Rhetorische Fragen haben eine eigenartige Wirkkraft. Sie erwecken den Anschein, als ob eine auffällige, offensichtlich vom Konsens abweichende Meinung tatsächlich ernsthaft vertreten würde. Sie konstruieren dem Leser eine Gegenposition, die er unmittelbar zu verneinen geneigt ist. Dies alles geschieht, um dann den selbst gegebenen Antworten, die die Suggestivfrage als wenig haltbare Position weiter entlarven sollen, eine besondere Glaubwürdigkeit zu verleihen.

Wolfgang J. Mommsen nutzt für den Titel seines jüngsten Buches über Wilhelm II. dieses bekannte Stilmittel. Doch wer behauptet überhaupt, "der Kaiser war an allem schuld"? Diese Frage beantwortet Mommsen nicht explizit. Er spricht lediglich davon, dass "der britische [!] Historiker John C.G. Röhl den Monarchen bereits seit geraumer Zeit wieder in den Mittelpunkt der Betrachtung" rücke, ihn "als eigentlichen Entscheidungsträger im Kaiserreich" porträtiere und ihm "ganz wesentlich die Fehlentwicklungen der deutschen Politik zu[rechne], die zur 'Urkatastrophe' des Ersten Weltkrieges (George F. Kennan) führten."1 Mommsen findet sogar lobende Worte für den Autor der "großen eindrucksvoll dokumentierten Biografie"2, der "Quellenmaterial [...] in überwältigender Fülle zusammengetragen" habe (S. 7) und dessen "materialreiche" Untersuchungen "in vieler Hinsicht ganz neue Perspektiven eröffnet" hätten und "schlechthin unentbehrlich" seien (S. 12) – übrigens auch für Mommsens eigene Publikation, die, worauf er selbst verweist, zu nicht geringen Teilen auf den von Röhl geborgenen Quellen fußt.3

Aber weshalb – um Mommsens rhetorisches Mittel aufzugreifen – flicht er in das Lob über Röhls Kaiser-Biografie den Halbsatz ein, dass diese "allerdings bislang nur bis zur Jahrhundertwende gediehen" sei (als ob nicht bekannt wäre, dass Röhl bereits mitten in den Vorbereitungen für den dritten Band steckt, der die Zeit bis 1914/18 umfassen soll)?
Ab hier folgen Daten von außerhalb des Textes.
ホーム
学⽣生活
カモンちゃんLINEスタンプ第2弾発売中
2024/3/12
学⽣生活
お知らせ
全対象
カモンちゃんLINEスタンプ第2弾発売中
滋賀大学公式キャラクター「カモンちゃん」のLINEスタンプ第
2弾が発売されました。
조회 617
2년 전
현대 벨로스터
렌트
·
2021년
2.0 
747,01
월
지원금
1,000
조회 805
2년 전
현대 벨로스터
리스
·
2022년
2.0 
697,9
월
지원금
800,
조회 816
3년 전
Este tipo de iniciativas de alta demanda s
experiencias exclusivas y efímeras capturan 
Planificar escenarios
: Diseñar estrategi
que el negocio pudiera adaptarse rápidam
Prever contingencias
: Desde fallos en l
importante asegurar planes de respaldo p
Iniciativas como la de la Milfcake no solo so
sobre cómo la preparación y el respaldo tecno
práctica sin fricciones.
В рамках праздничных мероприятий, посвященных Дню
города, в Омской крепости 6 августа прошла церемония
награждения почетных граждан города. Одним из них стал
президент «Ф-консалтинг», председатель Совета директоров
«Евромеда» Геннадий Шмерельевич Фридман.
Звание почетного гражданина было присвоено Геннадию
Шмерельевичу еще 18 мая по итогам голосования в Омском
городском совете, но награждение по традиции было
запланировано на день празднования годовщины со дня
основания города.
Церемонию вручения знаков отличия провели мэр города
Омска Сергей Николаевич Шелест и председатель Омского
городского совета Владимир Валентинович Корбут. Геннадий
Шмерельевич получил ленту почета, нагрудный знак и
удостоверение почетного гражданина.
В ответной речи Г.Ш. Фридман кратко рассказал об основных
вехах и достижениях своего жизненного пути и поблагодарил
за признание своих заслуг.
Und warum qualifiziert er Röhl so dezidiert als "britischen Historiker", obwohl er durchaus weiß, dass John Röhl (nomen est omen) aufgrund seiner binationalen Eltern ebenso Deutscher ist? Sind dies Zufälle, oder präzise gesetzte Nadelstiche – Nuancen oder bewusste Distanzierungen? Suggeriert Mommsen hier nicht, dass Röhl zwar sehr viele wichtige Einzelheiten zusammengetragen habe, aber seine angebliche Grundthese, der Kaiser wäre "an allem schuld", völlig falsch sei; weshalb der Düsseldorfer Emeritus sie sogleich auf knapp 300 Seiten widerlegt und dabei auf die anderen, nämlich die "preußisch-deutschen Machteliten" verweist?

Jeder mag den Stil dieser fein ziselierten Angriffe selbst beurteilen. Prüfen wir hier die Inhalte und beschränken uns auf ein prägnantes, von Mommsen besonders hervorgehobenes Beispiel: die Erste Marokkokrise. Nach dem Abschluss der englisch-französischen Entente im April 1904 war der erste Schritt in der deutschen Selbstauskreisung offenbar geworden. "Erzfeind" Frankreich war nun – vornehmlich aufgrund eigener außenpolitischer Fehler des Kaiserreichs – nicht mehr nur mit Russland, sondern auch mit der Weltmacht England eng verbunden. In Berlin suchte man daraufhin den sich langsam zuziehenden "gegnerischen Ring" an der Scharnierstelle aufzubrechen. Diesen Plan verfolgten allerdings nicht nur Bülow, Holstein und die Militärs, sondern auch – sehr aktiv – Wilhelm II. Im November 1904 forderte der Kaiser von seinem designierten Generalstabschef von Moltke: "Man soll [...] sich, da die Franzosen jetzt so mit den Engländern liiert sind, daß man sie als deren Bundesgenossen behandeln kann, in dieser schwierigen Situation an diese halten und sie angreifen" 4. Auch in den kommenden Wochen hielt Wilhelm II. an diesen Ideen fest 5 und forderte zum Jahreswechsel 1904/05 explizit von seinem Reichskanzler: "Paris muß gelegentlich eins ausgewischt bekommen!"6 Zumindest eine außenpolitische Schlappe wollte der Kaiser Frankreich beibringen.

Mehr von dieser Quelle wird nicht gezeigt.